Budj Bim was added to the UNESCO World Heritage List in July, taking the Gunditjmara story to a global audience. The listing is expected to bring an estimated 100,000 visitors to Victoria’s southwest each year.

But some 6500 years after the first historical dating of this sophisticated aquaculture system, Allan McDonald was fighting for more than just recognition. First, he had been an enlisted man in Turkey and Palestine (“Aboriginal people weren’t officially allowed to enlist, but if you had lighter skin they’d turn a blind eye”); then he had been fighting as a returned soldier forced to watch on as his lands were given to returned white soldiers. 

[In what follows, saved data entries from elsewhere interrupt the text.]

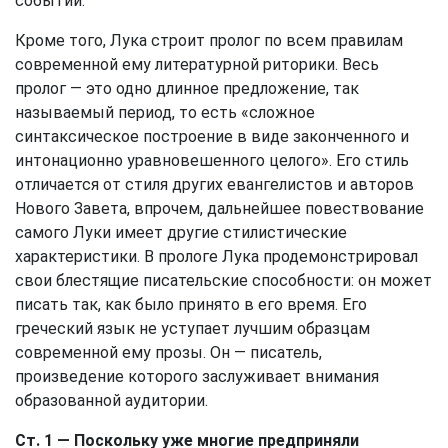
событий.
Кроме того, Лука строит пролог по всем правилам
современной ему литературной риторики. Весь
пролог — это одно длинное предложение, так
называемый период, то есть «сложное
синтаксическое построение в виде законченного и
интонационно уравновешенного целого». Его стиль
отличается от стиля других евангелистов и авторов
Нового Завета, впрочем, дальнейшее повествование
самого Луки имеет другие стилистические
характеристики. В прологе Лука продемонстрировал
свои блестящие писательские способности: он может
писать так, как было принято в его время. Его
греческий язык не уступает лучшим образцам
современной ему прозы. Он — писатель,
произведение которого заслуживает внимания
образованной аудитории.
Ст. 1
— Поскольку уже многие предприняли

Molyneux became an amateur historian to uncover the story, enlisting the help of Gunditjmara elders, and sourcing oral histories and historical records – both official and unofficial – at the Australian War Memorial and Public Record Office Victoria.

“I feel like I’ve been welcomed back into the Gunditjmara community with open arms. I’m certainly not the only one with a story like this, but I feel there’s a real connection for me with the people and the land there."

Debuting to positive reviews at last year’s Melbourne Fringe Festival and since performed across Victoria, the 55-minute play brings to life the legend of the “fighting Gunditjmara” – the fierce warriors who fought the British invaders in bloody frontier wars and continued to resist, both subversively and overtly, into the current era. 

The Mission charts McDonald’s ongoing fight for the rights of his people in the face of institutionalised racism, including his instrumental role in getting electricity and water for his community at Framlingham. “Allan is a man who obviously fought for what he believed in. He fought for justice, whatever the cost,” his great-great-nephew says.

The notion of justice has been a driving force for Molyneux through university and beyond. An Indigenous merit scholar, he lived “on res” at Mannix College and was aided during his studies by the Yulendj Indigenous Engagement Unit. He centred his law degree on human rights, and now he juggles acting with his role as cultural engagement officer, focusing on Indigenous inclusion, at Deakin University. 

That acting won over the law was something of a moot point: “I always wanted to keep acting in my life, which wasn’t difficult given the great relationships I formed in the performing arts degree at Monash, and the uneven work/life balance of law wasn’t something that particularly appealed to me.”

The performing arts degree – now rolled into a Bachelor of Arts – was a crucible for Molyneux and his contemporaries, many of whom continue to work together in independent theatre productions. The Mission director James Jackson is another Monash alumnus, and Molyneux credits the strength of the teachers for laying their students’ reputational groundwork.

Representing your family on stage is a daunting proposition, but representing a culture takes it to the next level. For Molyneux, each performance of The Mission has been a “slightly terrifying experience”. 

Yet the two-year process, from the first mention of Allan McDonald’s name to The Mission’s debut last year, has been a journey rich with reconnection. 

“I feel like I’ve been welcomed back into the Gunditjmara community with open arms. I’m certainly not the only one with a story like this, but I feel there’s a real connection for me with the people and the land there. They’ve approached this with open hearts and minds, and I’m grateful.”